Source information START

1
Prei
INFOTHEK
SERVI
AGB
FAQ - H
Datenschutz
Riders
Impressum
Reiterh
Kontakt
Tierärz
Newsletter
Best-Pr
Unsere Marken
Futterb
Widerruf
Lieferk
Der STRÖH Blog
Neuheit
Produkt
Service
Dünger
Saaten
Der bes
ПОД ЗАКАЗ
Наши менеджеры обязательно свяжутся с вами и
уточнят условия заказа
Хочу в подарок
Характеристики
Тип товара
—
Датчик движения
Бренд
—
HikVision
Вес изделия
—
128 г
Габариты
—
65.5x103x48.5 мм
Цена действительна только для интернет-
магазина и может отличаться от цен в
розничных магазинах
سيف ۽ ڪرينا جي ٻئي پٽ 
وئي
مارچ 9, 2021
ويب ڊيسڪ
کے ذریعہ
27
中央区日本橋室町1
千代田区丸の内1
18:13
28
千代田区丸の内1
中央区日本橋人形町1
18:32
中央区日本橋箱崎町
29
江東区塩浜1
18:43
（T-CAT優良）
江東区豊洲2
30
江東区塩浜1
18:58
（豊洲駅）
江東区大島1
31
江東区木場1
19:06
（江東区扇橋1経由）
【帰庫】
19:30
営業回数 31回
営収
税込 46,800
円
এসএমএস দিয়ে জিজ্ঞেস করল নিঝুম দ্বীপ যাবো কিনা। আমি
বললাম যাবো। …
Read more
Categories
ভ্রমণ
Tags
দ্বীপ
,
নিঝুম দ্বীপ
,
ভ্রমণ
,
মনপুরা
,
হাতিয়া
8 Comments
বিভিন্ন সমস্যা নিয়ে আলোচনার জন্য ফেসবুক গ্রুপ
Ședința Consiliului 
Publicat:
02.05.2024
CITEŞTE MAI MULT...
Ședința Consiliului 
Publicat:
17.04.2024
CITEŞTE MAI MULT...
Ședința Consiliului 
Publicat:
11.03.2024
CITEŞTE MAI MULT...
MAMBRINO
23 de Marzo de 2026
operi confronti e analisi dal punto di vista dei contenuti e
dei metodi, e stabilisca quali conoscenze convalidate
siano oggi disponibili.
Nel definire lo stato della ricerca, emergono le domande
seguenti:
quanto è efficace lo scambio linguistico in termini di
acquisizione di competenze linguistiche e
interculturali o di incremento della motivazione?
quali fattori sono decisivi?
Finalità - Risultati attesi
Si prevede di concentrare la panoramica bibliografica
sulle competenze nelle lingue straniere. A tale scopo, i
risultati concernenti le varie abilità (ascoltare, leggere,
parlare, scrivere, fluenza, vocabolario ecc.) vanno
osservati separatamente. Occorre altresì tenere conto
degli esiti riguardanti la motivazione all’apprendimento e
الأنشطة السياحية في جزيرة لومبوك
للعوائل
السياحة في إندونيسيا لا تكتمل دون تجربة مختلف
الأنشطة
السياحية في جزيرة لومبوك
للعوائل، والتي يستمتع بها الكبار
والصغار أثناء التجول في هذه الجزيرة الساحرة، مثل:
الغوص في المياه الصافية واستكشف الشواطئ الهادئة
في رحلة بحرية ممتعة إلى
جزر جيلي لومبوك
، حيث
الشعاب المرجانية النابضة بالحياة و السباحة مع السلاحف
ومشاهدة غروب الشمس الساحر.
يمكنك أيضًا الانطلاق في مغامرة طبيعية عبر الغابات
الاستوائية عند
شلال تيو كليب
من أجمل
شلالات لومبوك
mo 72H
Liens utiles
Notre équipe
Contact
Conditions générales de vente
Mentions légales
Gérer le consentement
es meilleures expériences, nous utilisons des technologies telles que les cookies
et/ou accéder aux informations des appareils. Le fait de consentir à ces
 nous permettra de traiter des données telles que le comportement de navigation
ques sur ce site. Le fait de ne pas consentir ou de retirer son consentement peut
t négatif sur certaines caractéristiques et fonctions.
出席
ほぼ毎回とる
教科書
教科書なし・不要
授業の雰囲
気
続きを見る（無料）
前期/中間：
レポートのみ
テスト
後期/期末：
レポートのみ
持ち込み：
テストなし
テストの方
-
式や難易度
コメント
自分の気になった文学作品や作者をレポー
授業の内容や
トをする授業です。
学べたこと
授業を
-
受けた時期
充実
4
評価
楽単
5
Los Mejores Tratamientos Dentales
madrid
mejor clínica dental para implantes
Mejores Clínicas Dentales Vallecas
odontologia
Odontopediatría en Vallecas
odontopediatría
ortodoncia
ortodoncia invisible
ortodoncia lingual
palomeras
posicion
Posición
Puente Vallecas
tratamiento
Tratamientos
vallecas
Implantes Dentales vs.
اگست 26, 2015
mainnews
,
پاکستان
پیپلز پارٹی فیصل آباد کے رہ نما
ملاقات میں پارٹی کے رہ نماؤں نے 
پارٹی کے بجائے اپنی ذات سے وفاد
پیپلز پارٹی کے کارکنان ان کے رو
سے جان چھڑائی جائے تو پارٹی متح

Source information END

Task directions:
Show the lines of the entries that include the string "consentement", copying each in full.

Result of the exercise:
Gérer le consentement
ques sur ce site. Le fait de ne pas consentir ou de retirer son consentement peut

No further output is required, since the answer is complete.